### Directions for this task
Without any images, output the records below verbatim.
Given entries Block Start
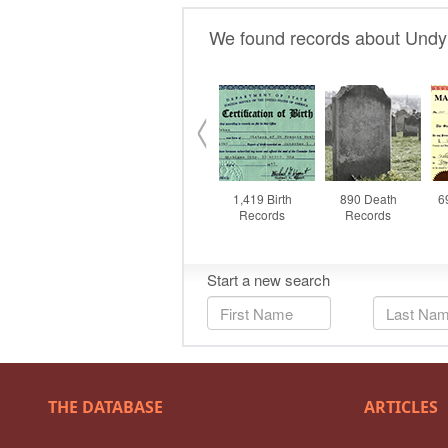
THE DATABASE
ARTICLES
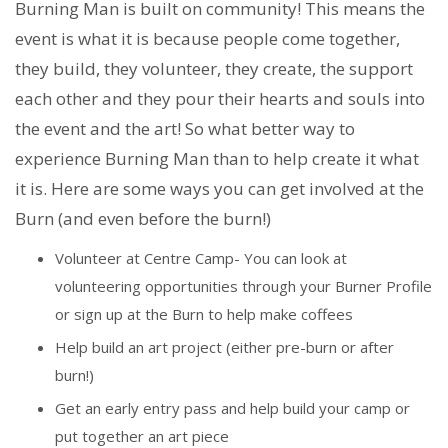
Burning Man is built on community! This means the
event is what it is because people come together,
they build, they volunteer, they create, the support
each other and they pour their hearts and souls into
the event and the art! So what better way to
experience Burning Man than to help create it what
it is. Here are some ways you can get involved at the
Burn (and even before the burn!)
Volunteer at Centre Camp- You can look at
volunteering opportunities through your Burner Profile
or sign up at the Burn to help make coffees
Help build an art project (either pre-burn or after
burn!)
Get an early entry pass and help build your camp or
put together an art piece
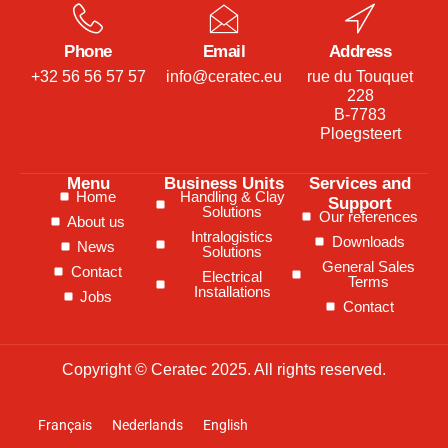
Phone
Email
Address
+32 56 56 57 57
info@ceratec.eu
rue du Touquet
228
B-7783
Ploegsteert
Menu
Business Units
Services and
Home
Handling & Clay
Support
Solutions
Our references
About us
Intralogistics
Downloads
News
Solutions
General Sales
Contact
Electrical
Terms
Installations
Jobs
Contact
Copyright © Ceratec 2025. All rights reserved.
Français
Nederlands
English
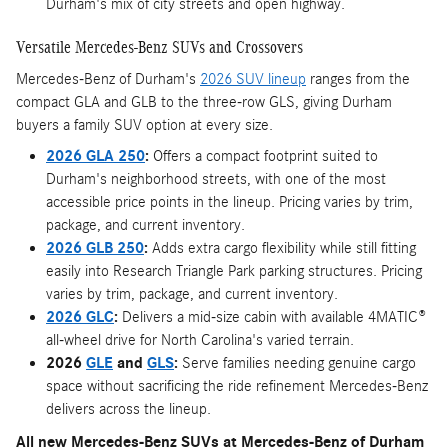
Durham's mix of city streets and open highway.
Versatile Mercedes-Benz SUVs and Crossovers
Mercedes-Benz of Durham's
2026 SUV lineup
ranges from the
compact GLA and GLB to the three-row GLS, giving Durham
buyers a family SUV option at every size.
2026 GLA 250
:
Offers a compact footprint suited to
Durham's neighborhood streets, with one of the most
accessible price points in the lineup. Pricing varies by trim,
package, and current inventory.
2026 GLB 250
:
Adds extra cargo flexibility while still fitting
easily into Research Triangle Park parking structures. Pricing
varies by trim, package, and current inventory.
2026 GLC
:
Delivers a mid-size cabin with available 4MATIC®
all-wheel drive for North Carolina's varied terrain.
2026
GLE
and
GLS
:
Serve families needing genuine cargo
space without sacrificing the ride refinement Mercedes-Benz
delivers across the lineup.
All new Mercedes-Benz SUVs at Mercedes-Benz of Durham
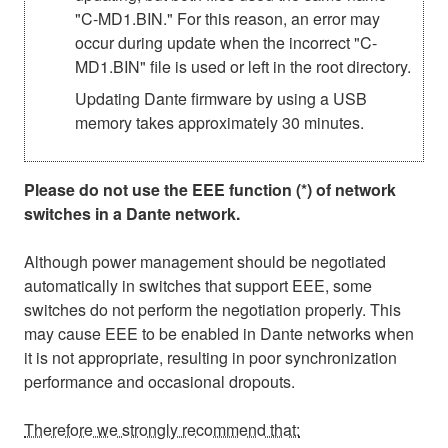
"C-MD1.BIN." For this reason, an error may
occur during update when the incorrect "C-
MD1.BIN" file is used or left in the root directory.
Updating Dante firmware by using a USB
memory takes approximately 30 minutes.
Please do not use the EEE function (*) of network
switches in a Dante network.
Although power management should be negotiated
automatically in switches that support EEE, some
switches do not perform the negotiation properly. This
may cause EEE to be enabled in Dante networks when
it is not appropriate, resulting in poor synchronization
performance and occasional dropouts.
Therefore we strongly recommend that:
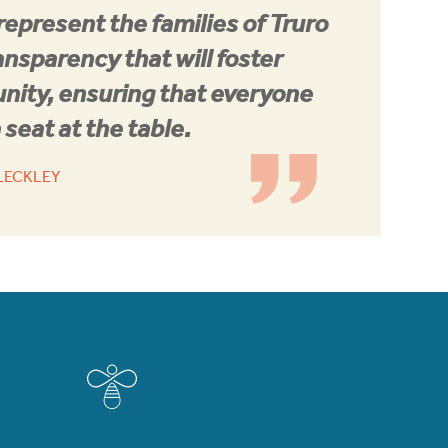
 represent the families of Truro
ansparency that will foster
nity, ensuring that everyone
 seat at the table.
KLECKLEY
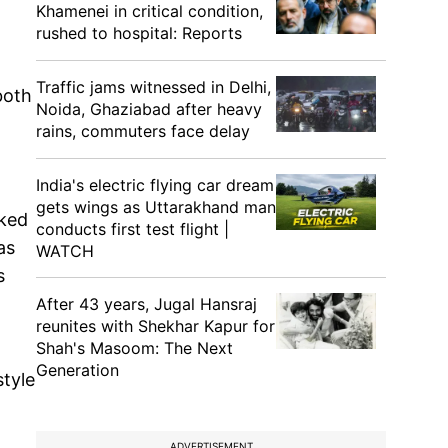
Khamenei in critical condition,
rushed to hospital: Reports
Traffic jams witnessed in Delhi,
both
Noida, Ghaziabad after heavy
rains, commuters face delay
India's electric flying car dream
gets wings as Uttarakhand man
lked
conducts first test flight |
as
WATCH
s
After 43 years, Jugal Hansraj
reunites with Shekhar Kapur for
Shah's Masoom: The Next
Generation
style
ADVERTISEMENT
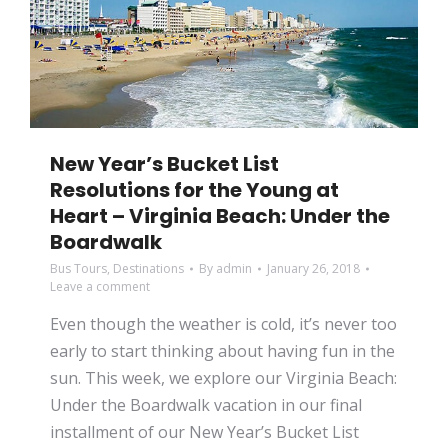
New Year’s Bucket List
Resolutions for the Young at
Heart – Virginia Beach: Under the
Boardwalk
Bus Tours
,
Destinations
By
admin
January 26, 2018
Leave a comment
Even though the weather is cold, it’s never too
early to start thinking about having fun in the
sun. This week, we explore our Virginia Beach:
Under the Boardwalk vacation in our final
installment of our New Year’s Bucket List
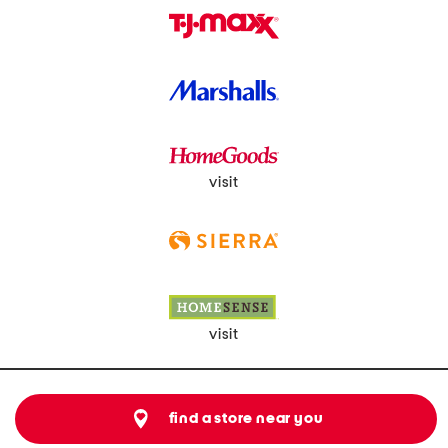
visit
visit
find a store near you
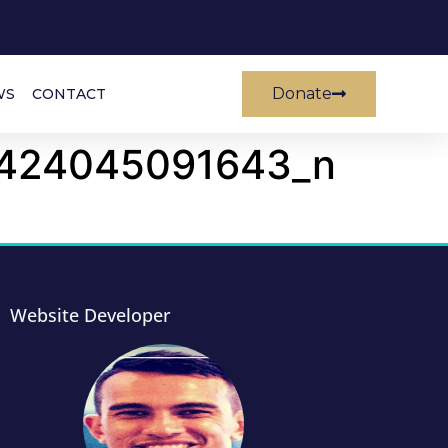
Donate
WS
CONTACT
424045091643_n
Website Developer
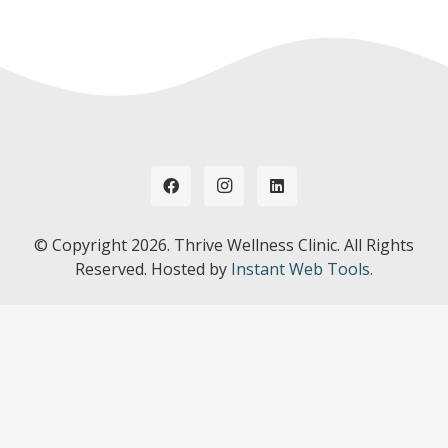
© Copyright
2026. Thrive Wellness Clinic. All Rights
Reserved. Hosted by
Instant Web Tools.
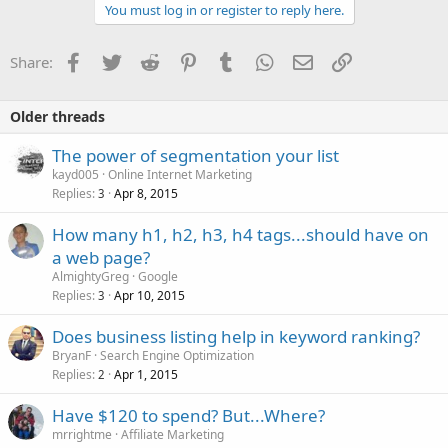
You must log in or register to reply here.
Facebook
Twitter
Reddit
Pinterest
Tumblr
WhatsApp
Email
Link
Share:
Older threads
The power of segmentation your list
kayd005
Online Internet Marketing
Replies
Apr 8, 2015
3
How many h1, h2, h3, h4 tags...should have on
a web page?
AlmightyGreg
Google
Replies
Apr 10, 2015
3
Does business listing help in keyword ranking?
BryanF
Search Engine Optimization
Replies
Apr 1, 2015
2
Have $120 to spend? But...Where?
mrrightme
Affiliate Marketing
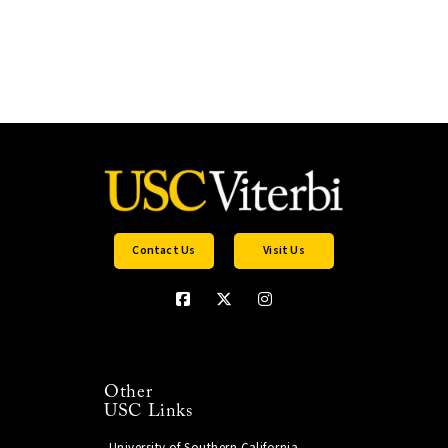
Contact Us
Visit Us
Other
USC Links
University of Southern California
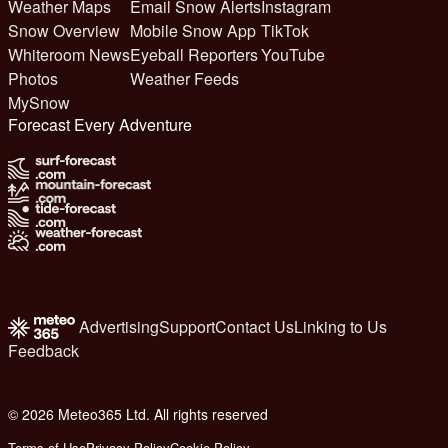
Weather Maps
Email Snow Alerts
Instagram
Snow Overview
Mobile Snow App
TikTok
Whiteroom News
Eyeball Reporters
YouTube
Photos
Weather Feeds
MySnow
Forecast Every Adventure
Advertising
Support
Contact Us
Linking to Us
Feedback
© 2026 Meteo365 Ltd. All rights reserved
6
Terms of Use
Privacy Policy
Cookie Policy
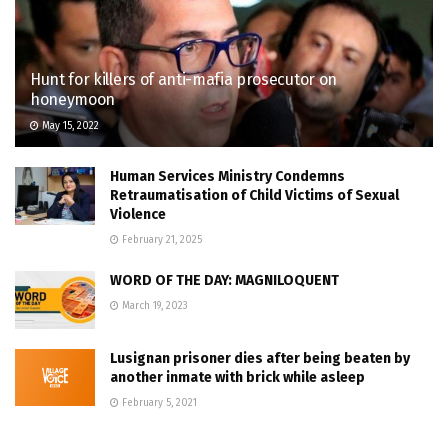
Hunt for killers of anti-mafia prosecutor on
honeymoon
May 15, 2022
Human Services Ministry Condemns
Retraumatisation of Child Victims of Sexual
Violence
February 21, 2025
WORD OF THE DAY: MAGNILOQUENT
March 19, 2023
Lusignan prisoner dies after being beaten by
another inmate with brick while asleep
February 5, 2021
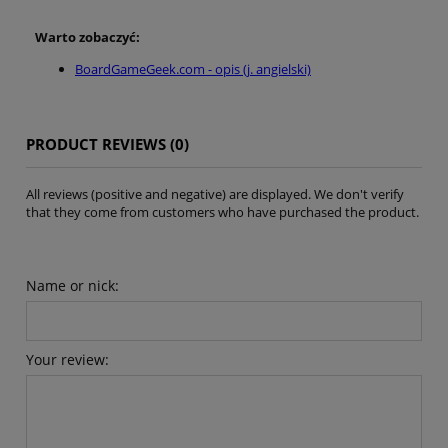
Warto zobaczyć:
BoardGameGeek.com - opis (j. angielski)
PRODUCT REVIEWS (0)
All reviews (positive and negative) are displayed. We don't verify
that they come from customers who have purchased the product.
Name or nick:
Your review:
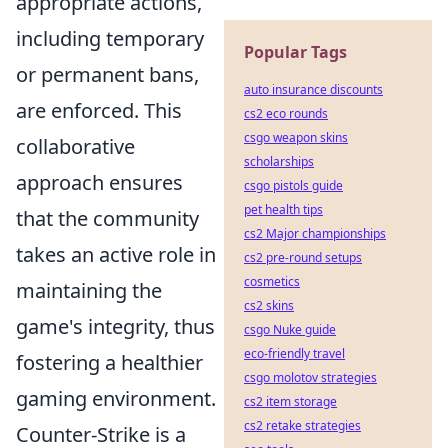
appropriate actions,
including temporary
Popular Tags
or permanent bans,
auto insurance discounts
are enforced. This
cs2 eco rounds
csgo weapon skins
collaborative
scholarships
approach ensures
csgo pistols guide
pet health tips
that the community
cs2 Major championships
takes an active role in
cs2 pre-round setups
cosmetics
maintaining the
cs2 skins
game's integrity, thus
csgo Nuke guide
eco-friendly travel
fostering a healthier
csgo molotov strategies
gaming environment.
cs2 item storage
cs2 retake strategies
Counter-Strike is a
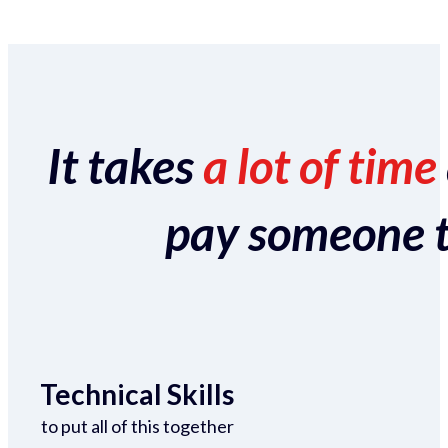
It takes
a lot of time
pay someone to 
Technical Skills
to put all of this together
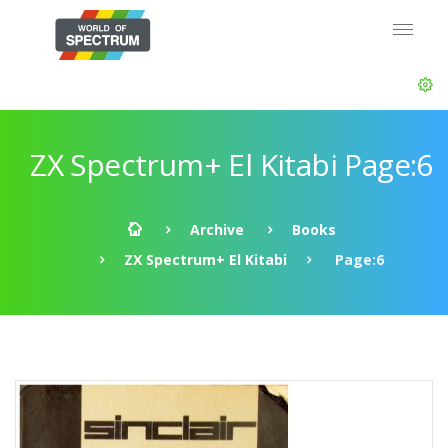
ZX Spectrum+ El Kitabi Page:6
Archive
Books
ZX Spectrum+ El Kitabi
Page:6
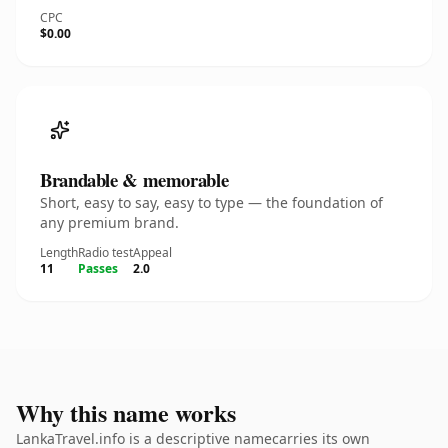
CPC
$0.00
Brandable & memorable
Short, easy to say, easy to type — the foundation of
any premium brand.
Length
Radio test
Appeal
11
Passes
2.0
Why this name works
LankaTravel.info is a descriptive namecarries its own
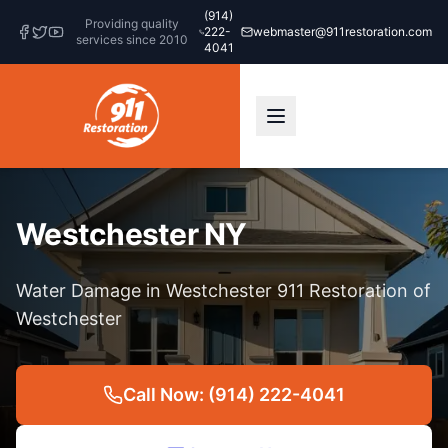
(914)
Providing quality
222-
webmaster@911restoration.com
services since 2010
4041
Westchester NY
Water Damage in Westchester 911 Restoration of
Westchester
Call Now: (914) 222-4041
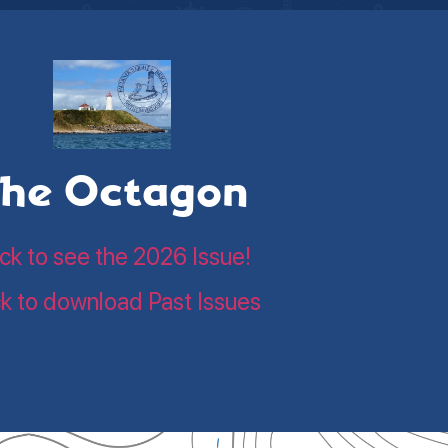
he Octagon
ick to see the 2026 Issue!
ck to download Past Issues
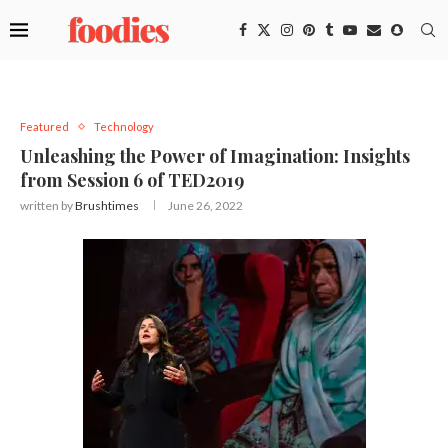
Featured
Technology
Unleashing the Power of Imagination: Insights
from Session 6 of TED2019
written by
Brushtimes
June 26, 2022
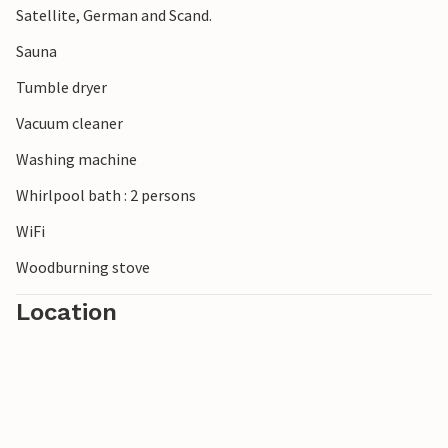
Satellite, German and Scand.
Sauna
Tumble dryer
Vacuum cleaner
Washing machine
Whirlpool bath : 2 persons
WiFi
Woodburning stove
Location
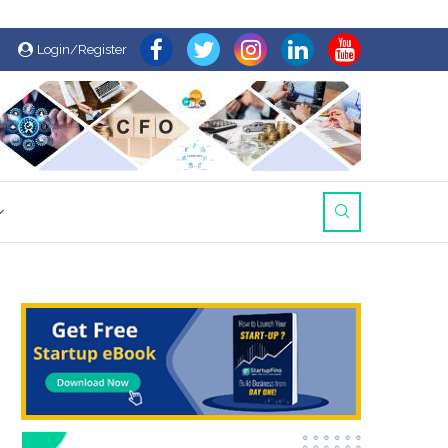
Login/Register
Given entries Block End
### Task output
THE DATABASE
ARTICLES
Burning Man is built on community! This means the
event is what it is because people come together,
they build, they volunteer, they create, the support
each other and they pour their hearts and souls into
the event and the art! So what better way to
experience Burning Man than to help create it what
it is. Here are some ways you can get involved at the
Burn (and even before the burn!)
Volunteer at Centre Camp- You can look at
volunteering opportunities through your Burner Profile
or sign up at the Burn to help make coffees
Help build an art project (either pre-burn or after
burn!)
Get an early entry pass and help build your camp or
put together an art piece
Phone
Email
Address
+32 56 56 57 57
info@ceratec.eu
rue du Touquet
228
B-7783
Ploegsteert
Menu
Business Units
Services and
Home
Handling & Clay
Support
Solutions
Our references
About us
Intralogistics
Downloads
News
Solutions
General Sales
Contact
Electrical
Terms
Installations
Jobs
Contact
Copyright © Ceratec 2025. All rights reserved.
Français
Nederlands
English
Durham's mix of city streets and open highway.
Versatile Mercedes-Benz SUVs and Crossovers
Mercedes-Benz of Durham's
2026 SUV lineup
ranges from the
compact GLA and GLB to the three-row GLS, giving Durham
buyers a family SUV option at every size.
2026 GLA 250
:
Offers a compact footprint suited to
Durham's neighborhood streets, with one of the most
accessible price points in the lineup. Pricing varies by trim,
package, and current inventory.
2026 GLB 250
:
Adds extra cargo flexibility while still fitting
easily into Research Triangle Park parking structures. Pricing
varies by trim, package, and current inventory.
2026 GLC
:
Delivers a mid-size cabin with available 4MATIC®
all-wheel drive for North Carolina's varied terrain.
2026
GLE
and
GLS
:
Serve families needing genuine cargo
space without sacrificing the ride refinement Mercedes-Benz
delivers across the lineup.
All new Mercedes-Benz SUVs at Mercedes-Benz of Durham
"C-MD1.BIN." For this reason, an error may
occur during update when the incorrect "C-
MD1.BIN" file is used or left in the root directory.
Updating Dante firmware by using a USB
memory takes approximately 30 minutes.
Please do not use the EEE function (*) of network
switches in a Dante network.
Although power management should be negotiated
automatically in switches that support EEE, some
switches do not perform the negotiation properly. This
may cause EEE to be enabled in Dante networks when
it is not appropriate, resulting in poor synchronization
performance and occasional dropouts.
Therefore we strongly recommend that:
 represent the families of Truro
ansparency that will foster
nity, ensuring that everyone
 seat at the table.
KLECKLEY
Khamenei in critical condition,
rushed to hospital: Reports
Traffic jams witnessed in Delhi,
both
Noida, Ghaziabad after heavy
rains, commuters face delay
India's electric flying car dream
gets wings as Uttarakhand man
lked
conducts first test flight |
as
WATCH
s
After 43 years, Jugal Hansraj
reunites with Shekhar Kapur for
Shah's Masoom: The Next
Generation
style
ADVERTISEMENT
New Year’s Bucket List
Resolutions for the Young at
Heart – Virginia Beach: Under the
Boardwalk
Bus Tours
,
Destinations
By
admin
January 26, 2018
Leave a comment
Even though the weather is cold, it’s never too
early to start thinking about having fun in the
sun. This week, we explore our Virginia Beach:
Under the Boardwalk vacation in our final
installment of our New Year’s Bucket List
visit
visit
find a store near you
Donate
WS
CONTACT
424045091643_n
Website Developer
© Copyright
2026. Thrive Wellness Clinic. All Rights
Reserved. Hosted by
Instant Web Tools.
You must log in or register to reply here.
Facebook
Twitter
Reddit
Pinterest
Tumblr
WhatsApp
Email
Link
Share:
Older threads
The power of segmentation your list
kayd005
Online Internet Marketing
Replies
Apr 8, 2015
3
How many h1, h2, h3, h4 tags...should have on
a web page?
AlmightyGreg
Google
Replies
Apr 10, 2015
3
Does business listing help in keyword ranking?
BryanF
Search Engine Optimization
Replies
Apr 1, 2015
2
Have $120 to spend? But...Where?
mrrightme
Affiliate Marketing
Contact Us
Visit Us
Other
USC Links
University of Southern California
Weather Maps
Email Snow Alerts
Instagram
Snow Overview
Mobile Snow App
TikTok
Whiteroom News
Eyeball Reporters
YouTube
Photos
Weather Feeds
MySnow
Forecast Every Adventure
Advertising
Support
Contact Us
Linking to Us
Feedback
© 2026 Meteo365 Ltd. All rights reserved
6
Terms of Use
Privacy Policy
Cookie Policy
Hunt for killers of anti-mafia prosecutor on
honeymoon
May 15, 2022
Human Services Ministry Condemns
Retraumatisation of Child Victims of Sexual
Violence
February 21, 2025
WORD OF THE DAY: MAGNILOQUENT
March 19, 2023
Lusignan prisoner dies after being beaten by
another inmate with brick while asleep
February 5, 2021
Warto zobaczyć:
BoardGameGeek.com - opis (j. angielski)
PRODUCT REVIEWS (0)
All reviews (positive and negative) are displayed. We don't verify
that they come from customers who have purchased the product.
Name or nick:
Your review:
appropriate actions,
including temporary
Popular Tags
or permanent bans,
auto insurance discounts
are enforced. This
cs2 eco rounds
csgo weapon skins
collaborative
scholarships
approach ensures
csgo pistols guide
pet health tips
that the community
cs2 Major championships
takes an active role in
cs2 pre-round setups
cosmetics
maintaining the
cs2 skins
game's integrity, thus
csgo Nuke guide
eco-friendly travel
fostering a healthier
csgo molotov strategies
gaming environment.
cs2 item storage
cs2 retake strategies
Counter-Strike is a
It takes
a lot of time
pay someone to 
Technical Skills
to put all of this together
ZX Spectrum+ El Kitabi Page:6
Archive
Books
ZX Spectrum+ El Kitabi
Page:6
CPC
$0.00
Brandable & memorable
Short, easy to say, easy to type — the foundation of
any premium brand.
Length
Radio test
Appeal
11
Passes
2.0
Why this name works
LankaTravel.info is a descriptive namecarries its own
(914)
Providing quality
222-
webmaster@911restoration.com
services since 2010
4041
Westchester NY
Water Damage in Westchester 911 Restoration of
Westchester
Call Now: (914) 222-4041
he Octagon
ick to see the 2026 Issue!
ck to download Past Issues
Featured
Technology
Unleashing the Power of Imagination: Insights
from Session 6 of TED2019
written by
Brushtimes
June 26, 2022
Satellite, German and Scand.
Sauna
Tumble dryer
Vacuum cleaner
Washing machine
Whirlpool bath : 2 persons
WiFi
Woodburning stove
Location
Login/Register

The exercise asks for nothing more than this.